PROBLEM: If a line in the data below contains "Garci", copy it.
::::::::::
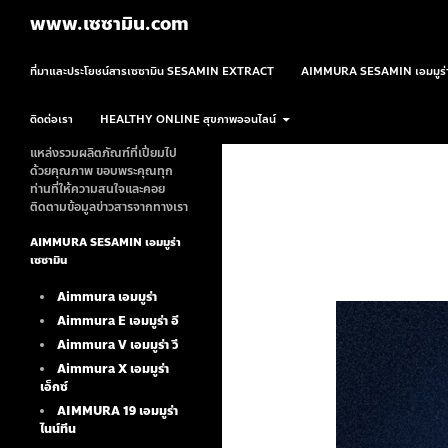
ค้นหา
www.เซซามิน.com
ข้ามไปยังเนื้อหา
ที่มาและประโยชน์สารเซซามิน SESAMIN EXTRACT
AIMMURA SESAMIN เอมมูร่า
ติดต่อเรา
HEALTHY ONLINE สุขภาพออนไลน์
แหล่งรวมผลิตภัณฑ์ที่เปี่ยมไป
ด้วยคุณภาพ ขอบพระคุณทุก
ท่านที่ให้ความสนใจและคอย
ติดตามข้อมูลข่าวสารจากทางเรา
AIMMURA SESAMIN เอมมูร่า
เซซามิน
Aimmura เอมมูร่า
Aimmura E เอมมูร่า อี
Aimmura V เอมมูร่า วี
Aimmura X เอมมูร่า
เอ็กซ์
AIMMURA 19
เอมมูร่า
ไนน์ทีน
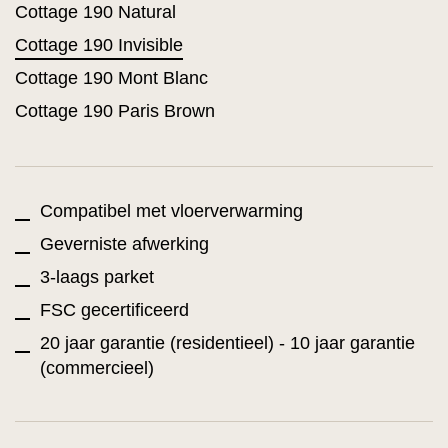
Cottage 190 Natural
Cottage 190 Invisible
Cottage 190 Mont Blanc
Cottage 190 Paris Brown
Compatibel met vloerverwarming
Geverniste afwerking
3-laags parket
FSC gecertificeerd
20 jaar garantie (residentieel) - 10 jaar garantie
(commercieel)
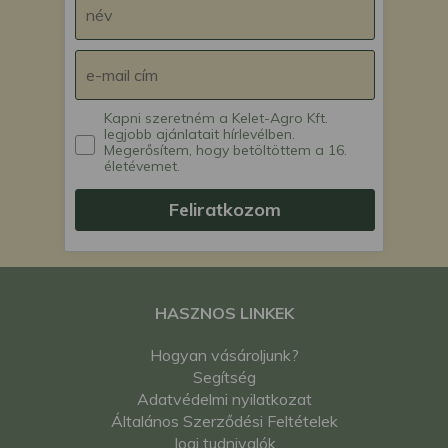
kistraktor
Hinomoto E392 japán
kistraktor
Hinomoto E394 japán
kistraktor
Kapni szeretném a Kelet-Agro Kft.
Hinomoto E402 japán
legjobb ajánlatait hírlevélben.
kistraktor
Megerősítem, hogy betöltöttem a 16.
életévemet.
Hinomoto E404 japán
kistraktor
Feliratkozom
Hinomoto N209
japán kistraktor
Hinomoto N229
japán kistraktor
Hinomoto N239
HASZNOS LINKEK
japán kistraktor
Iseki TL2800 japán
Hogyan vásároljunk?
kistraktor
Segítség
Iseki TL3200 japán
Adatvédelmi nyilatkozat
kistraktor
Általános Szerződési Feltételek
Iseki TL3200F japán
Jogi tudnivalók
::::::::::
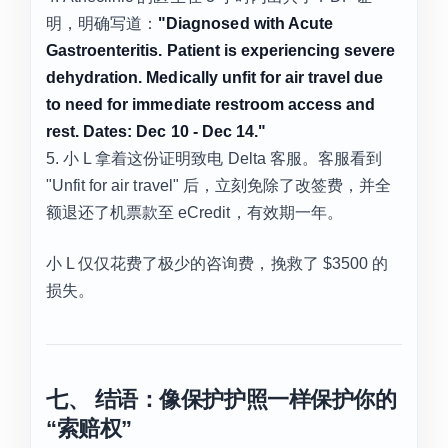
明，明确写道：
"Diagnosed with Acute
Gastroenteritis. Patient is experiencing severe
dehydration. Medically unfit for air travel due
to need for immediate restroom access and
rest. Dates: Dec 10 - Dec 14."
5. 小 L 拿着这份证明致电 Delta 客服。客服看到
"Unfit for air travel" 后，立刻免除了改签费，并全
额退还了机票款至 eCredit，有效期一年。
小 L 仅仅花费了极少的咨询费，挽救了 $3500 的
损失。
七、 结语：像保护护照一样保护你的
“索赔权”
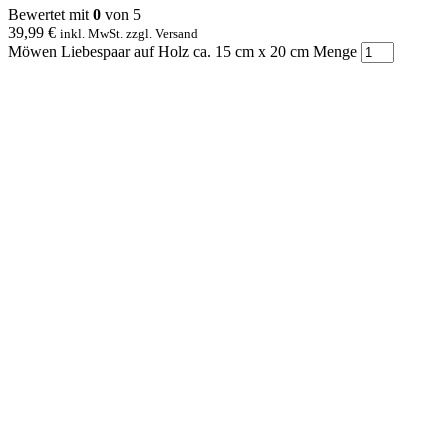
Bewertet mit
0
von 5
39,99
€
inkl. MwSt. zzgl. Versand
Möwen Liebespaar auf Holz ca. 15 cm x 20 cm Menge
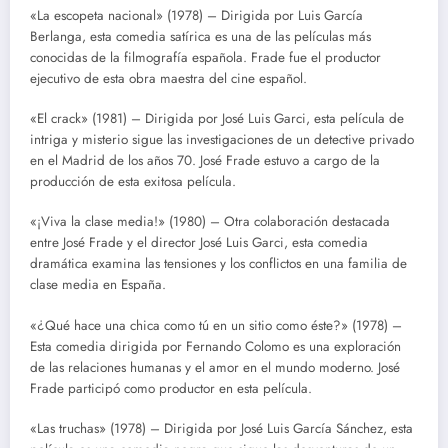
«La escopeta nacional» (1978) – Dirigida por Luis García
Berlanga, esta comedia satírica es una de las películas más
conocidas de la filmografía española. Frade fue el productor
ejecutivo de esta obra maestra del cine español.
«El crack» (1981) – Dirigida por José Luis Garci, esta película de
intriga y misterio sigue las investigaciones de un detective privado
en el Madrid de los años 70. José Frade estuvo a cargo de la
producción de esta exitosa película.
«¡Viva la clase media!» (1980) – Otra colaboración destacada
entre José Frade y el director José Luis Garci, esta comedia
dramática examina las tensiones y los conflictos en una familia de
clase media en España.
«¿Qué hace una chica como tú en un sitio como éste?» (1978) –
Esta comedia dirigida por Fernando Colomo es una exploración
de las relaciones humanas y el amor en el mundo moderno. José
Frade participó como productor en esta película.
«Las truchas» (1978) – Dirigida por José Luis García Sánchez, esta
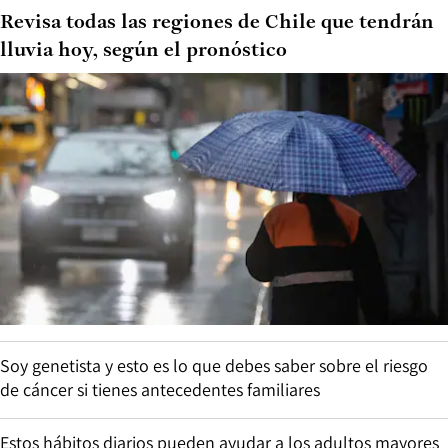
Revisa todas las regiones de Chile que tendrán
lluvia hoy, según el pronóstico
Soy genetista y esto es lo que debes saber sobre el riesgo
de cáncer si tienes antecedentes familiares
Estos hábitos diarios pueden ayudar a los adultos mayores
::::::::::
COMPLETED TASK:
«El crack» (1981) – Dirigida por José Luis Garci, esta película de
entre José Frade y el director José Luis Garci, esta comedia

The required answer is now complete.